We already had a cat and it took a while for the two of them to learn to get along. Once she made it in the house, we discovered that her personality was true cat. What I mean is that she acted like she could take us or leave us. If you tried to pet her, she only allowed three or four strokes before she would try to nip you.
When our other cat passed away, she acted a little less aloof. I remember the first time she jumped into my lap. I wasn’t sure what to think. She settled down and I was allowed to pet her seven or eight times before she tried to nip me. As time went on, she would jump into my lap and stay about a minute, during which time I was allowed to pet her. No nipping. She always liked to be in the same room as us, just to see what we were doing.
When I retired and started to teach the Chinese students something changed. She became my teaching buddy. I introduced her to the students and they fell in love with her. They asked to see her. She would walk between me and the camera and the kids would always laugh. She became a star. “What is Kimble doing?” “Where is Kimble?”

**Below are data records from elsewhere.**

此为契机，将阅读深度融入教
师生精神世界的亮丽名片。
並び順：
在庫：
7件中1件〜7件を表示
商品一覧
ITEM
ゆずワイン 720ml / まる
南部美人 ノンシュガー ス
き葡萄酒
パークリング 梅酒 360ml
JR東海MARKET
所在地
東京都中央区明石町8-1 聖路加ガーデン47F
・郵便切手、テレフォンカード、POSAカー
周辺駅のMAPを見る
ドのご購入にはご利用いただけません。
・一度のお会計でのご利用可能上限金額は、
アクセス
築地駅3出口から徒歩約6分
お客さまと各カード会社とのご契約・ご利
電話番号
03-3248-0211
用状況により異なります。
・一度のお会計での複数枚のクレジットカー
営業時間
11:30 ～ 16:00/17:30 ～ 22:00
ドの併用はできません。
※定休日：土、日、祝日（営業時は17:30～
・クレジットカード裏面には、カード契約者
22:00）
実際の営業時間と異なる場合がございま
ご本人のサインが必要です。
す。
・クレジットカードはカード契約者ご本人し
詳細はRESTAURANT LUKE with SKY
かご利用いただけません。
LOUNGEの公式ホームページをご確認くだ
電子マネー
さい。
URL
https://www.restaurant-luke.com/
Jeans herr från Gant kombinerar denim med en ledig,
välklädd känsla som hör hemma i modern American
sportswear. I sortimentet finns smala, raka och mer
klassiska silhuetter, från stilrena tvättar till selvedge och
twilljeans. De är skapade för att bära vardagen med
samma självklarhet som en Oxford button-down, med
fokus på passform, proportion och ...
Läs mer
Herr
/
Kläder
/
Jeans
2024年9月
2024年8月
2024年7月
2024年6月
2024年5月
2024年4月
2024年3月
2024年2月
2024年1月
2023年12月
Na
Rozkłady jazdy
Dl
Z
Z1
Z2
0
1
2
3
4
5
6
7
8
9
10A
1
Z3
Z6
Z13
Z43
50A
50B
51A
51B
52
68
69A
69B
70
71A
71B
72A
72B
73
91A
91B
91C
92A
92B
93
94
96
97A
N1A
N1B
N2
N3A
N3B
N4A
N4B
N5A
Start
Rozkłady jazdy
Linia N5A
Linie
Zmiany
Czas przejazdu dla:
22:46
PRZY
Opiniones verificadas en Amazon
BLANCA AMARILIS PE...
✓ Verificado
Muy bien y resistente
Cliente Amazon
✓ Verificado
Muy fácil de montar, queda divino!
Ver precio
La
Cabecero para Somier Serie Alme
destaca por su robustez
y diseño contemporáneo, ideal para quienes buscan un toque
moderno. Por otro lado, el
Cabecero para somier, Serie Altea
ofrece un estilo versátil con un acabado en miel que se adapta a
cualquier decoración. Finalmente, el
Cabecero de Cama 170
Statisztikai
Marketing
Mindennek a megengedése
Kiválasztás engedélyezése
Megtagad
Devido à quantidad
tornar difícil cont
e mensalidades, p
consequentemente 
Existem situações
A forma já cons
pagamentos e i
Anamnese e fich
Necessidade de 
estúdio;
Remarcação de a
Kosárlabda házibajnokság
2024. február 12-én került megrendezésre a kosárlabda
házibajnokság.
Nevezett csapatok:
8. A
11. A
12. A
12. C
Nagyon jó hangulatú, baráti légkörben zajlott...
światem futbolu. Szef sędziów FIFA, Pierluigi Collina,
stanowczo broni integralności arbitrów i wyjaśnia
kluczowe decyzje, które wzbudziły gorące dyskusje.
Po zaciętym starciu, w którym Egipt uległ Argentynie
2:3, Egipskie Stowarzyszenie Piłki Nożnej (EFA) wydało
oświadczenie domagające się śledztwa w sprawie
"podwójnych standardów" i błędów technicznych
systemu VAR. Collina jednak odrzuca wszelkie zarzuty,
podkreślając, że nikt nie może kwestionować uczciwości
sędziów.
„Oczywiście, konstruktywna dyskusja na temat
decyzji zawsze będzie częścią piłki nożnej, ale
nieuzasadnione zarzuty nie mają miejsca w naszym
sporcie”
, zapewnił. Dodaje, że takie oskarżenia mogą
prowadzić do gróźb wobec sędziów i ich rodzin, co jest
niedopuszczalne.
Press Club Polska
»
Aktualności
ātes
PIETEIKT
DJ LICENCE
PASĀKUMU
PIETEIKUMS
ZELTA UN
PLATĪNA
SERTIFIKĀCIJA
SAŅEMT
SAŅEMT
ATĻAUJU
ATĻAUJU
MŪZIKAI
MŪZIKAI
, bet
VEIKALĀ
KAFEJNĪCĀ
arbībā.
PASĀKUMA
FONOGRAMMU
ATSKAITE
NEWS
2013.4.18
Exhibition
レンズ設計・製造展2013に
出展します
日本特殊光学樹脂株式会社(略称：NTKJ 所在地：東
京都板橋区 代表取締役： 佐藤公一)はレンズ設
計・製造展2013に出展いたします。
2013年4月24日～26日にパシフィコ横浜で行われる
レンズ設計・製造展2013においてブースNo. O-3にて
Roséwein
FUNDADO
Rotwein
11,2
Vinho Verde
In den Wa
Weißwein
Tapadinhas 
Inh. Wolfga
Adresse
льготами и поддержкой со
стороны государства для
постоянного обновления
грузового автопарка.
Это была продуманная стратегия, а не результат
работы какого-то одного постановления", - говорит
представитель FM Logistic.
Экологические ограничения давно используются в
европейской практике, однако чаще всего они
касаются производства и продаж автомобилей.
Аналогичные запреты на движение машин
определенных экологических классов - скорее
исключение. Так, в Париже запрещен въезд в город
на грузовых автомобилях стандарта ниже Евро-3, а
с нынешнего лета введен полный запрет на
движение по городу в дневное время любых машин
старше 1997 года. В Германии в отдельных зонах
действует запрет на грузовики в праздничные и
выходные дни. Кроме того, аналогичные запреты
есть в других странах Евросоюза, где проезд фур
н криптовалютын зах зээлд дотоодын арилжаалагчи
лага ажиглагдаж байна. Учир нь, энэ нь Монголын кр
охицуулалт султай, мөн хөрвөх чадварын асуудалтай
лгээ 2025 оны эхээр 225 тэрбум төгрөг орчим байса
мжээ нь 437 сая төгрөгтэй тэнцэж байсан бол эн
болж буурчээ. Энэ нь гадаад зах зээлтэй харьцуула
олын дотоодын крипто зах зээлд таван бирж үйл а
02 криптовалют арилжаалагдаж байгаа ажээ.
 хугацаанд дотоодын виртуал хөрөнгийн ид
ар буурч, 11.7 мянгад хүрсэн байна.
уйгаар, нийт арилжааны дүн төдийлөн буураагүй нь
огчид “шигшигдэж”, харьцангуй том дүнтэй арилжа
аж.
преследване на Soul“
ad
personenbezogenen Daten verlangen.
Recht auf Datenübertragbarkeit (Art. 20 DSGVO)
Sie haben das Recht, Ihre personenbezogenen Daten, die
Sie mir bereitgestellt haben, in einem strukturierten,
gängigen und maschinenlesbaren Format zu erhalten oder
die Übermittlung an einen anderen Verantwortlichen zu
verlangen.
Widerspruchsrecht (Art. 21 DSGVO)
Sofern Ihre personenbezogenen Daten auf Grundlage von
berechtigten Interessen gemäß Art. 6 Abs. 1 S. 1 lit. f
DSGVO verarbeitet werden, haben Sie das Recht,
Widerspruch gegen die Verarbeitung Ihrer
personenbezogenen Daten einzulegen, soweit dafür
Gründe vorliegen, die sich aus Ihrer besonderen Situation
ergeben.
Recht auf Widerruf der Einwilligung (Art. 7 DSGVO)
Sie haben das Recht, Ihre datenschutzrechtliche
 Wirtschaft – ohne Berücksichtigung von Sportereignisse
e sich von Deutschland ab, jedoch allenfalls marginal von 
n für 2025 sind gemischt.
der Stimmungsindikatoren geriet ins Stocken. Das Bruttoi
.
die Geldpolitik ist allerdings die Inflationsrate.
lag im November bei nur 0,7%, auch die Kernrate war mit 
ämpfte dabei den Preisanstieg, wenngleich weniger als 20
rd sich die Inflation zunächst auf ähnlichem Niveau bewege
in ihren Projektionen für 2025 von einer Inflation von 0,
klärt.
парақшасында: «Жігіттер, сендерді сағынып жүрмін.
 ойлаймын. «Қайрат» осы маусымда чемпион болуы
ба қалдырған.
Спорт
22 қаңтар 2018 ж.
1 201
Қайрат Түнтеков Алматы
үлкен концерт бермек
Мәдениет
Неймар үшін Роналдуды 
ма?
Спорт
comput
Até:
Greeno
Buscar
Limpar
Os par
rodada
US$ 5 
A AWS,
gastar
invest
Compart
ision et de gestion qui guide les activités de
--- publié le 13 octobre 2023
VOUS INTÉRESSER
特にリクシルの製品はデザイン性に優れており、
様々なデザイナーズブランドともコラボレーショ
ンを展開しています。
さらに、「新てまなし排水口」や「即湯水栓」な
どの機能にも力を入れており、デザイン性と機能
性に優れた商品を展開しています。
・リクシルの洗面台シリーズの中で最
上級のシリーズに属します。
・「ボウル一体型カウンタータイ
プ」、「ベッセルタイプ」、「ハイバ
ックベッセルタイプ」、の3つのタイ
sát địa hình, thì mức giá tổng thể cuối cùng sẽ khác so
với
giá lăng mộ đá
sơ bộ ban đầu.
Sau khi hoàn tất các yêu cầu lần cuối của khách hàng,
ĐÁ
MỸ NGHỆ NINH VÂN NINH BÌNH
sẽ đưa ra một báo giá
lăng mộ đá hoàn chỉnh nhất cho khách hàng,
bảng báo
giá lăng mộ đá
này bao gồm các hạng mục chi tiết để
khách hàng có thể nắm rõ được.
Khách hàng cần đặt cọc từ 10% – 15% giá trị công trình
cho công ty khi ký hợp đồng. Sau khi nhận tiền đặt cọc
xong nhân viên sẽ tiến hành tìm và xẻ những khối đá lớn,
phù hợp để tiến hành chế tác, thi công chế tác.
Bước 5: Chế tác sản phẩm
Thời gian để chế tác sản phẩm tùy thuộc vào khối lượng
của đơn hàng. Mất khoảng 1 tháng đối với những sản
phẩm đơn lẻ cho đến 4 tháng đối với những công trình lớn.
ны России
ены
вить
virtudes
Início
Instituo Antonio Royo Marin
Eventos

She sat with me while I was teaching. She became increasingly more affectionate. I didn’t realize that we were getting closer. She would join me at the computer when I prepared for classes and help me do the evaluations after classes. If she wasn’t sitting beside me, she was in my lap. The nipping was long gone and she stayed in my lap for long periods of time.
Since I am up long before the crack of dawn to teach, I often take an afternoon nap. She would always join me. In the cold months, she would lay right up against me. In the warm months, she would lie beside me or down near my feet. She always wanted me to pet her for a long time before I fell asleep. She would purr loudly.
She suddenly and unexpectedly passed away last week. Until she was gone, I didn’t realize how attached I had become to her. She entertained my Chinese kids and helped to keep them focused. She was my little buddy, always close by, and always hungry for attention, especially in these last couple of years.
My routines have changed since her departure. She left a furry hole in my heart.
As I reflect on her departure I realize that none of us knows how much time we have left. The “suddenly” can come at any moment.
Do you think you are ready to meet your maker? Have you made peace with Him? Have you invited Jesus to be your Savior?
We need to make that decision before we take our final breath. All eternity is dependent on that decision. I want to see you in heaven and the only way there is through Jesus.
I want to encourage you to make the most important decision of your life. Decide to believe and trust in Jesus. You don’t need to clean up your life or have all your questions answered, you just need to invite Him into your heart.
He’ll forgive all your sins and welcome you home.
No one knows when their time will come. I want to encourage you to be ready. Leave all doubts about your eternal destination behind.
As for Kimble, I believe there are pets in heaven. I also believe she is waiting there to take a nap with me.